Modern Workspace: Displays
10 December 2020 | Written by Gary Cooper and Philip Stoddart
The modern display has changed enormously over the last ten years. Size, dimensions, weight, DPI, colour gamut, lighting, touch, bezels and power efficiency have all improved with displays becoming increasingly more affordable.
Display revolution
Size matters. Our home TV’s, have driven expectations around what a display should look like, perform like and how big it should be. But as corporate meeting rooms moved beyond flip charts, whiteboards and acetate projectors it became obvious that having a display hooked up to a computer could bring new levels of immersion and convey information in new ways. A laptop connected to a large display in a meeting room would turn us all into presentation gods.

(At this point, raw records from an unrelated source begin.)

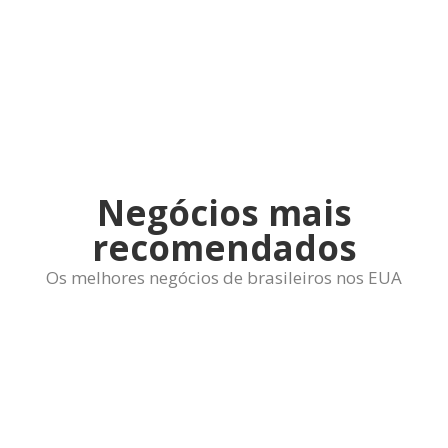
Negócios mais
recomendados
Os melhores negócios de brasileiros nos EUA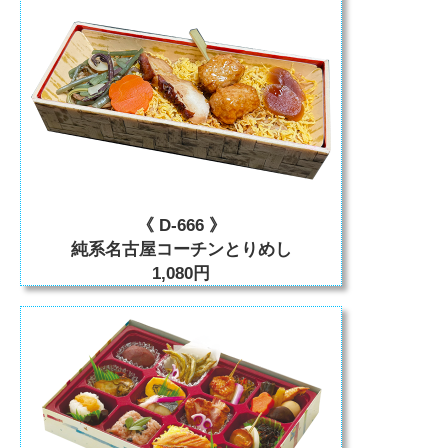
《 D-666 》
純系名古屋コーチンとりめし
1,080円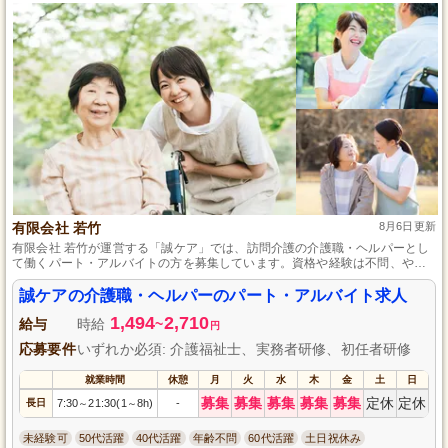
有限会社 若竹
8月6日更新
有限会社 若竹が運営する「誠ケア」では、訪問介護の介護職・ヘルパーとし
て働くパート・アルバイトの方を募集しています。資格や経験は不問、やる
気と優しさを重視します。あなたの助けが必要です！地域の方々に寄り添
い、共に支えるやりがいを感じませんか？ぜひこの機会にご応募ください。
誠ケアの介護職・ヘルパーのパート・アルバイト求人
1,494
2,710
給与
時給
~
円
応募要件
いずれか必須: 介護福祉士、実務者研修、初任者研修
就業時間
休憩
月
火
水
木
金
土
日
募集
募集
募集
募集
募集
定休
定休
長日
7:30
21:30(1
8h)
-
～
～
未経験可
50代活躍
40代活躍
年齢不問
60代活躍
土日祝休み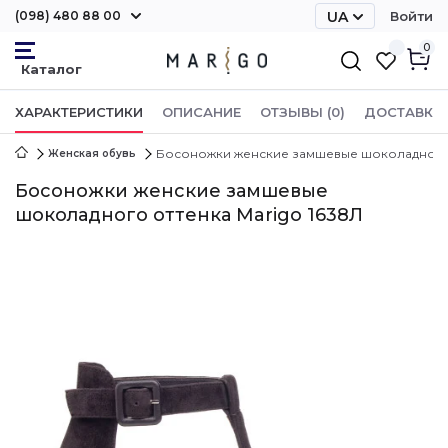
(098) 480 88 00
UA
Войти
RU
0
ХАРАКТЕРИСТИКИ
ОПИСАНИЕ
ОТЗЫВЫ (0)
ДОСТАВКА 
Босоножки женские замшевые шоколадного о
Женская обувь
Босоножки женские замшевые
шоколадного оттенка Marigo 1638Л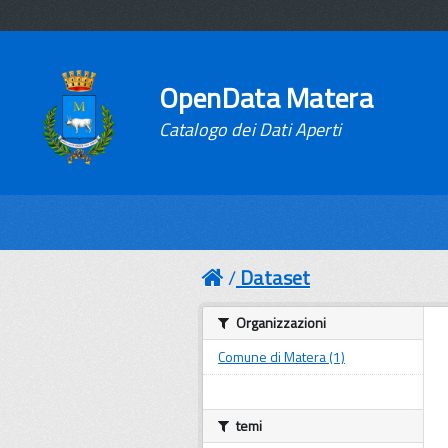
OpenData Matera
Catalogo dei Dati Aperti
Dataset
Organizzazioni
Comune di Matera (1)
temi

OK, so the promise of PowerPoint wasn’t fully realised and we didn’t all put Steve Jobs out of work. But those first use cases of CRTs in meeting rooms on a cart playing a training video have come a long way. Now we can access data and applications in real time and present to huge flat panel touchscreens wirelessly from our iPads. As displays got larger, thinner, lighter and more affordable we found that having a large display in a meeting room was less of a luxury and more of a necessity.

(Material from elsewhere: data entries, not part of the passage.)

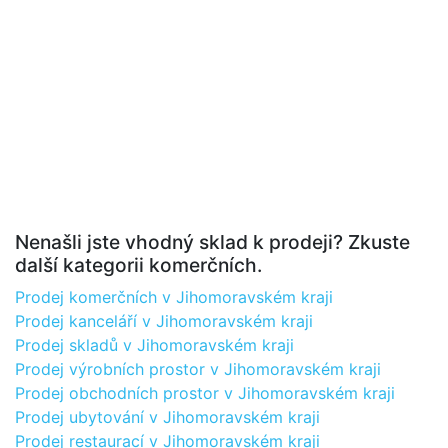
Nenašli jste vhodný sklad k prodeji? Zkuste
další kategorii komerčních.
Prodej komerčních v Jihomoravském kraji
Prodej kanceláří v Jihomoravském kraji
Prodej skladů v Jihomoravském kraji
Prodej výrobních prostor v Jihomoravském kraji
Prodej obchodních prostor v Jihomoravském kraji
Prodej ubytování v Jihomoravském kraji
Prodej restaurací v Jihomoravském kraji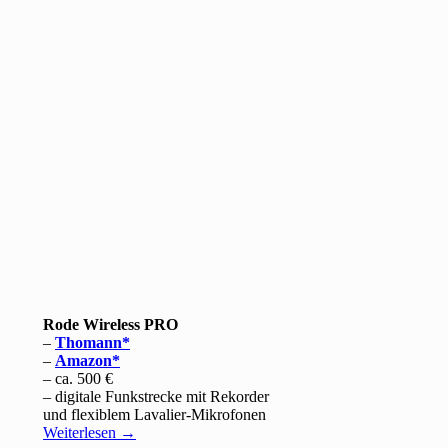
Rode Wireless PRO
–
Thomann
–
Amazon
– ca. 500 €
– digitale Funkstrecke mit Rekorder
und flexiblem Lavalier-Mikrofonen
Weiterlesen
→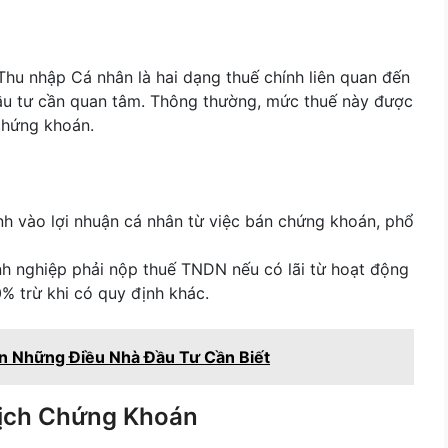
hu nhập Cá nhân là hai dạng thuế chính liên quan đến
ầu tư cần quan tâm. Thông thường, mức thuế này được
 chứng khoán.
nh vào lợi nhuận cá nhân từ việc bán chứng khoán, phổ
nh nghiệp phải nộp thuế TNDN nếu có lãi từ hoạt động
 trừ khi có quy định khác.
n Những Điều Nhà Đầu Tư Cần Biết
Dịch Chứng Khoán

10 years ago we talked of ‘Plasma TVs’. Flat panel, post CRT displays. LED based LCD displays were just becoming the norm. Display sizes ranged from 32” to 60” with 1080p resolution, the latter costing in the region of $7000. Nowadays (circa 2020) you can purchase a 75” 8K display for around the same kind of price tag.

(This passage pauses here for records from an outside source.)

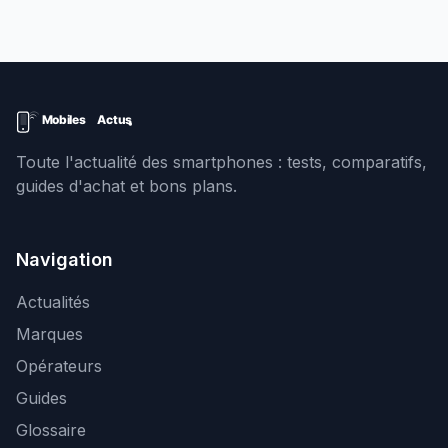
Toute l'actualité des smartphones : tests, comparatifs,
guides d'achat et bons plans.
Navigation
Actualités
Marques
Opérateurs
Guides
Glossaire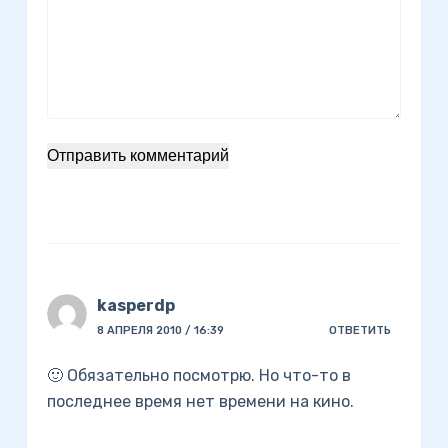
Отправить комментарий
kasperdp
8 АПРЕЛЯ 2010 / 16:39
ОТВЕТИТЬ
🙂 Обязательно посмотрю. Но что-то в
последнее время нет времени на кино.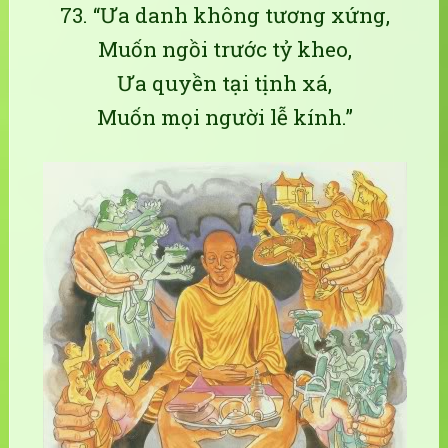
73. “Ưa danh không tương xứng,
Muốn ngồi trước tỷ kheo,
Ưa quyền tại tịnh xá,
Muốn mọi người lễ kính.”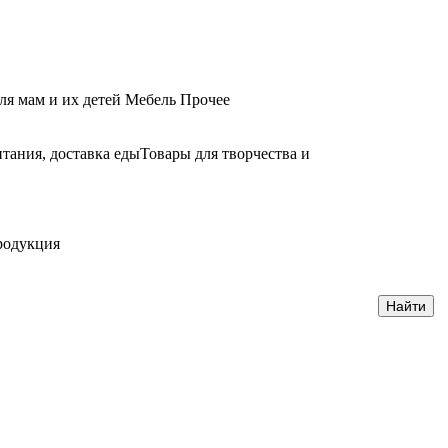
ля мам и их детей
Мебель
Прочее
тания, доставка еды
Товары для творчества и
родукция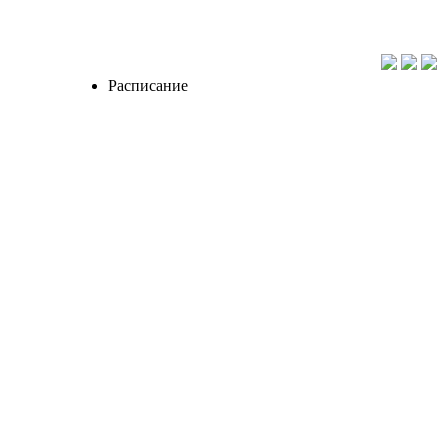
Расписание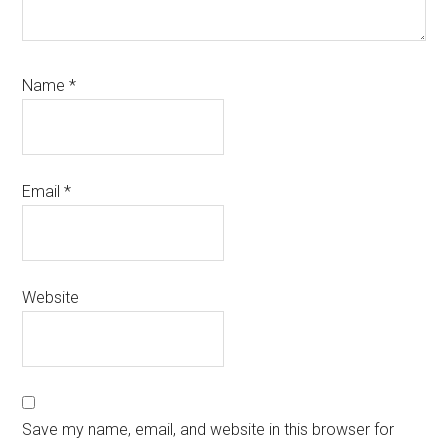
Name
*
Email
*
Website
Save my name, email, and website in this browser for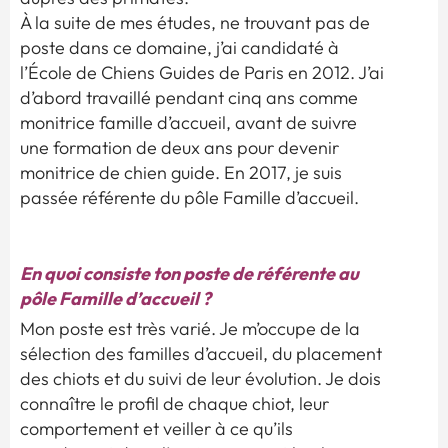
À la suite de mes études, ne trouvant pas de
poste dans ce domaine, j’ai candidaté à
l’École de Chiens Guides de Paris en 2012. J’ai
d’abord travaillé pendant cinq ans comme
monitrice famille d’accueil, avant de suivre
une formation de deux ans pour devenir
monitrice de chien guide. En 2017, je suis
passée référente du pôle Famille d’accueil.
En quoi consiste ton poste de référente au
pôle Famille d’accueil ?
Mon poste est très varié. Je m’occupe de la
sélection des familles d’accueil, du placement
des chiots et du suivi de leur évolution. Je dois
connaître le profil de chaque chiot, leur
comportement et veiller à ce qu’ils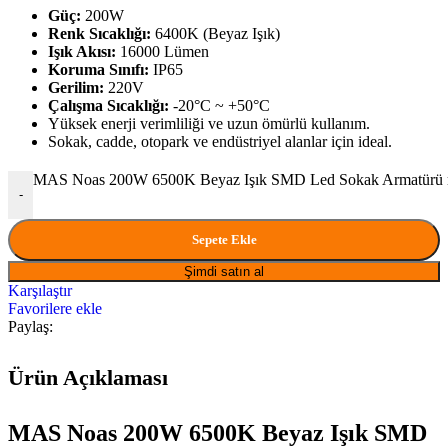
Güç:
200W
Renk Sıcaklığı:
6400K (Beyaz Işık)
Işık Akısı:
16000 Lümen
Koruma Sınıfı:
IP65
Gerilim:
220V
Çalışma Sıcaklığı:
-20°C ~ +50°C
Yüksek enerji verimliliği ve uzun ömürlü kullanım.
Sokak, cadde, otopark ve endüstriyel alanlar için ideal.
MAS Noas 200W 6500K Beyaz Işık SMD Led Sokak Armatürü 
-
Sepete Ekle
Şimdi satın al
Karşılaştır
Favorilere ekle
Paylaş:
Ürün Açıklaması
MAS Noas 200W 6500K Beyaz Işık SMD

Projectors are dead, long live projectors
Projection technology was once the only way that you could get a very large image canvas. Today, projection technology still excels in cinema but we’re seeing less of it used in corporates. However, projection is seeing a new lease of life through interactive projection. The Puppy Haichi Infinite M1 is one such device that allows an ordinary table top to become a touchscreen display. As this technology improves and the projection distance improves it is possible to envision a future where multiple small projectors could be positioned in the ceiling to provide interactive displays on any local surface.
So will display technology evolve around us akin to a Holodeck? Or will Virtual Reality / Augmented Reality using a wearable of some sort be the more pervasive path? Many have said that we’ve all ready reached a DPI density greater than what the human eye can distinguish from a ‘real’ image. Nevertheless, we’re pretty sure that industry marketeers will laud their new 15360 × 8640 pixel (16K), 219” display. You just need a wall big enough to fit it on!